* WORK TASK *
Copy out the line that contains "Per conoscere i" and the lines after it through the final one in the entries below, exactly, with no other lines.

(Beginning of EXERCISE DATA)

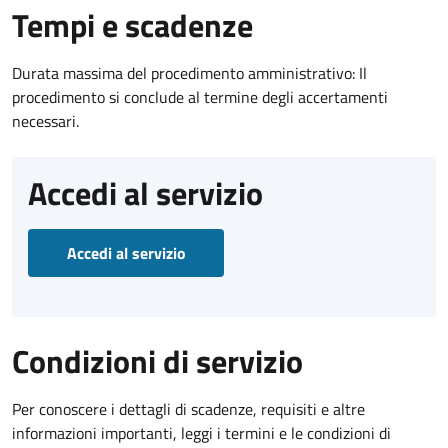
Tempi e scadenze
Durata massima del procedimento amministrativo: Il
procedimento si conclude al termine degli accertamenti
necessari.
Accedi al servizio
Accedi al servizio
Condizioni di servizio
Per conoscere i dettagli di scadenze, requisiti e altre
informazioni importanti, leggi i termini e le condizioni di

(End of EXERCISE DATA)

* SOLVED EXERCISE *
Per conoscere i dettagli di scadenze, requisiti e altre
informazioni importanti, leggi i termini e le condizioni di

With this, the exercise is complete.